- [Activity]: Copy every line below where the string "Fachartikel" is found.

- [Information supplied]:
::::::::::
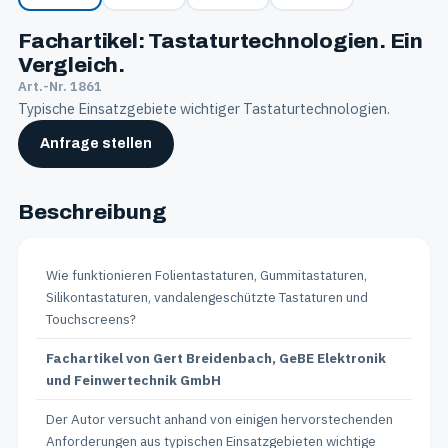
Fachartikel: Tastaturtechnologien. Ein
Vergleich.
Art.-Nr. 1861
Typische Einsatzgebiete wichtiger Tastaturtechnologien.
Anfrage stellen
Beschreibung
Wie funktionieren Folientastaturen, Gummitastaturen,
Silikontastaturen, vandalengeschützte Tastaturen und
Touchscreens?
Fachartikel von Gert Breidenbach, GeBE Elektronik
und Feinwertechnik GmbH
Der Autor versucht anhand von einigen hervorstechenden
Anforderungen aus typischen Einsatzgebieten wichtige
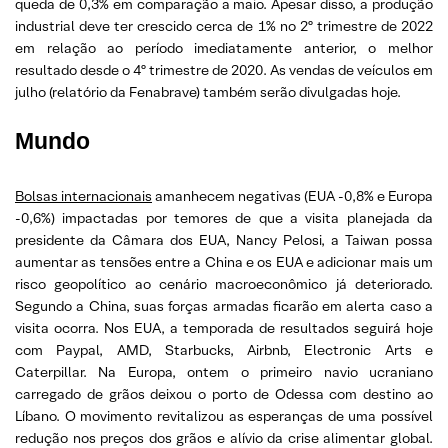
queda de 0,3% em comparação a maio. Apesar disso, a produção
industrial deve ter crescido cerca de 1% no 2º trimestre de 2022
em relação ao período imediatamente anterior, o melhor
resultado desde o 4º trimestre de 2020. As vendas de veículos em
julho (relatório da Fenabrave) também serão divulgadas hoje.
Mundo
Bolsas internacionais
amanhecem negativas (EUA -0,8% e Europa
-0,6%) impactadas por temores de que a visita planejada da
presidente da Câmara dos EUA, Nancy Pelosi, a Taiwan possa
aumentar as tensões entre a China e os EUA e adicionar mais um
risco geopolítico ao cenário macroeconômico já deteriorado.
Segundo a China, suas forças armadas ficarão em alerta caso a
visita ocorra. Nos EUA, a temporada de resultados seguirá hoje
com Paypal, AMD, Starbucks, Airbnb, Electronic Arts e
Caterpillar. Na Europa, ontem o primeiro navio ucraniano
carregado de grãos deixou o porto de Odessa com destino ao
Líbano. O movimento revitalizou as esperanças de uma possível
redução nos preços dos grãos e alívio da crise alimentar global.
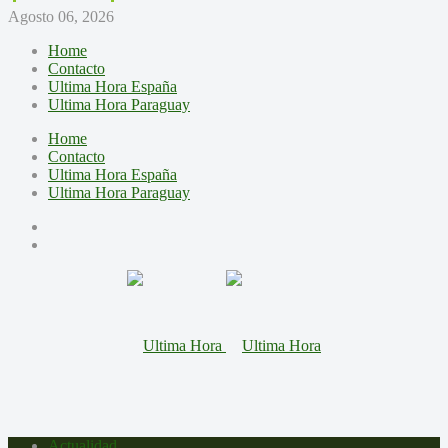
Agosto 06, 2026
Home
Contacto
Ultima Hora España
Ultima Hora Paraguay
Home
Contacto
Ultima Hora España
Ultima Hora Paraguay
Actualidad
::::::::::
- [Result of the exercise]:
Fachartikel: Tastaturtechnologien. Ein
Fachartikel von Gert Breidenbach, GeBE Elektronik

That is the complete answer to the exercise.